Task description: Starting at the first line of the records and stopping at the line that contains "Ham Sandwich", transcribe every line exactly and leave out the pictures.

Saved data entries:
+===+

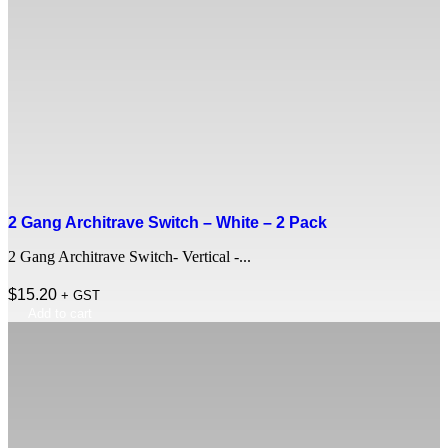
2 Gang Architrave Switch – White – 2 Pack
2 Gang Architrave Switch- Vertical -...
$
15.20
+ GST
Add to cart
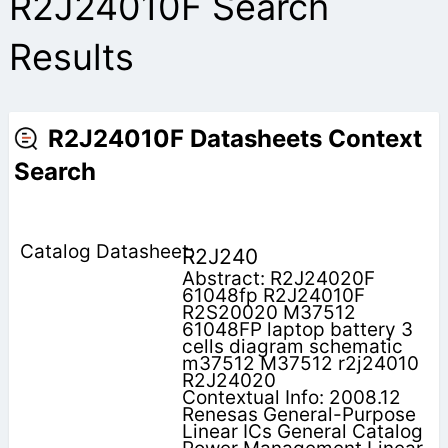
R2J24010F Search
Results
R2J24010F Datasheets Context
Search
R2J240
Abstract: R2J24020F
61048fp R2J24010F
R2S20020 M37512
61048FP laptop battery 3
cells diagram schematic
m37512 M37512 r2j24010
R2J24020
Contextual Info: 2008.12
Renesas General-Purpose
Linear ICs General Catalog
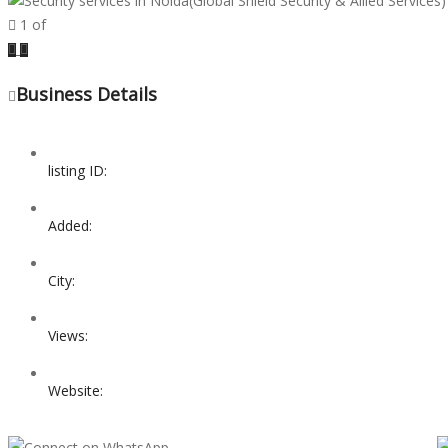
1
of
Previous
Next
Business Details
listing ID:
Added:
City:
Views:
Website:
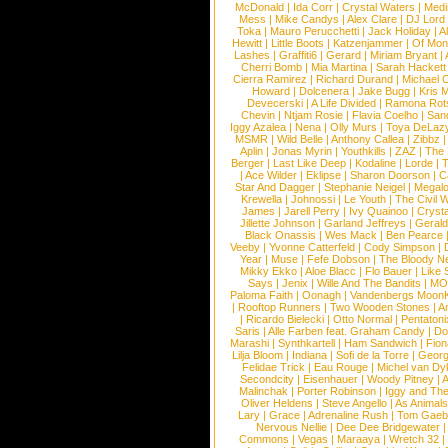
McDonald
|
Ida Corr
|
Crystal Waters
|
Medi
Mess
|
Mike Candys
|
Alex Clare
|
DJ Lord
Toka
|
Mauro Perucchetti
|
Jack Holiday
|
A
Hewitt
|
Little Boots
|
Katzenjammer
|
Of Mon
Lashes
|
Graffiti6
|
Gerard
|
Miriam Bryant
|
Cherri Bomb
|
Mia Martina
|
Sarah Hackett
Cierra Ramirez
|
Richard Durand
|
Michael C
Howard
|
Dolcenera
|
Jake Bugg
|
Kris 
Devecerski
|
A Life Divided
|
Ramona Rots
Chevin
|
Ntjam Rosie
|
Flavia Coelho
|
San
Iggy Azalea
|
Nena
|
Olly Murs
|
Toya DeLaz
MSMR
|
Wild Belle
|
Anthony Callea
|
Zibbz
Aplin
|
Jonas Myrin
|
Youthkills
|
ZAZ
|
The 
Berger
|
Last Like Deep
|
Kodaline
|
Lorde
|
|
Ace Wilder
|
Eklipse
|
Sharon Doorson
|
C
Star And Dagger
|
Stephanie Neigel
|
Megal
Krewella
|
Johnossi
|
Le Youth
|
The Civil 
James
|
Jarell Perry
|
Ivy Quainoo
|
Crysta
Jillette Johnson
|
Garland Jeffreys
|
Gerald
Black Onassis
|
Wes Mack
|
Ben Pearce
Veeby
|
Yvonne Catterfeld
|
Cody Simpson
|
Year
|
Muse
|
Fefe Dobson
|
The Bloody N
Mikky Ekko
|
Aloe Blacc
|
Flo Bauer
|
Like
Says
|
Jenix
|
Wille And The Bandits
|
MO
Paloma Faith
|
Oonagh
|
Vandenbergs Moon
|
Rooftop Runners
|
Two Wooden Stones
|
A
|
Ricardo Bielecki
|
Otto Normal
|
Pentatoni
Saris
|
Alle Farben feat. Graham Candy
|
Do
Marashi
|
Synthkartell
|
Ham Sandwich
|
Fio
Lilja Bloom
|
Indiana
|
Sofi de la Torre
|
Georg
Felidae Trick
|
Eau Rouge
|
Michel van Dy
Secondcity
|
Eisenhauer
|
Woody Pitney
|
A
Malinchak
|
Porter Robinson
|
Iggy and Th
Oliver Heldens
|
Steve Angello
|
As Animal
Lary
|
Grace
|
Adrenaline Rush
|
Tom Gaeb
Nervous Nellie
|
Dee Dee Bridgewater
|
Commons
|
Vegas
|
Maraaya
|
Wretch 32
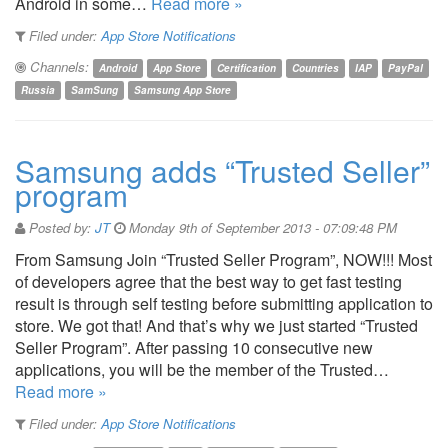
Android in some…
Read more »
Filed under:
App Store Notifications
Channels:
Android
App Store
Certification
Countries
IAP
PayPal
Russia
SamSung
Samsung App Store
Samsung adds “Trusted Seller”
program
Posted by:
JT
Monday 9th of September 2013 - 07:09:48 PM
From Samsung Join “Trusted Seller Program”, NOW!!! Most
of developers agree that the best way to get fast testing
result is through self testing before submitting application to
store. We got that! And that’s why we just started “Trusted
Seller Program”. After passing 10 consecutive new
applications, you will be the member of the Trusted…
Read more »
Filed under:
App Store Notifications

+===+

Output of the exercise:
2 Gang Architrave Switch – White – 2 Pack
2 Gang Architrave Switch- Vertical -...
$
15.20
+ GST
Add to cart
R2J24010F Search
Results
R2J24010F Datasheets Context
Search
R2J240
Abstract: R2J24020F
61048fp R2J24010F
R2S20020 M37512
61048FP laptop battery 3
cells diagram schematic
m37512 M37512 r2j24010
R2J24020
Contextual Info: 2008.12
Renesas General-Purpose
Linear ICs General Catalog
1
of
Previous
Next
Business Details
listing ID:
Added:
City:
Views:
Website:
McDonald
|
Ida Corr
|
Crystal Waters
|
Medi
Mess
|
Mike Candys
|
Alex Clare
|
DJ Lord
Toka
|
Mauro Perucchetti
|
Jack Holiday
|
A
Hewitt
|
Little Boots
|
Katzenjammer
|
Of Mon
Lashes
|
Graffiti6
|
Gerard
|
Miriam Bryant
|
Cherri Bomb
|
Mia Martina
|
Sarah Hackett
Cierra Ramirez
|
Richard Durand
|
Michael C
Howard
|
Dolcenera
|
Jake Bugg
|
Kris 
Devecerski
|
A Life Divided
|
Ramona Rots
Chevin
|
Ntjam Rosie
|
Flavia Coelho
|
San
Iggy Azalea
|
Nena
|
Olly Murs
|
Toya DeLaz
MSMR
|
Wild Belle
|
Anthony Callea
|
Zibbz
Aplin
|
Jonas Myrin
|
Youthkills
|
ZAZ
|
The 
Berger
|
Last Like Deep
|
Kodaline
|
Lorde
|
|
Ace Wilder
|
Eklipse
|
Sharon Doorson
|
C
Star And Dagger
|
Stephanie Neigel
|
Megal
Krewella
|
Johnossi
|
Le Youth
|
The Civil 
James
|
Jarell Perry
|
Ivy Quainoo
|
Crysta
Jillette Johnson
|
Garland Jeffreys
|
Gerald
Black Onassis
|
Wes Mack
|
Ben Pearce
Veeby
|
Yvonne Catterfeld
|
Cody Simpson
|
Year
|
Muse
|
Fefe Dobson
|
The Bloody N
Mikky Ekko
|
Aloe Blacc
|
Flo Bauer
|
Like
Says
|
Jenix
|
Wille And The Bandits
|
MO
Paloma Faith
|
Oonagh
|
Vandenbergs Moon
|
Rooftop Runners
|
Two Wooden Stones
|
A
|
Ricardo Bielecki
|
Otto Normal
|
Pentatoni
Saris
|
Alle Farben feat. Graham Candy
|
Do
Marashi
|
Synthkartell
|
Ham Sandwich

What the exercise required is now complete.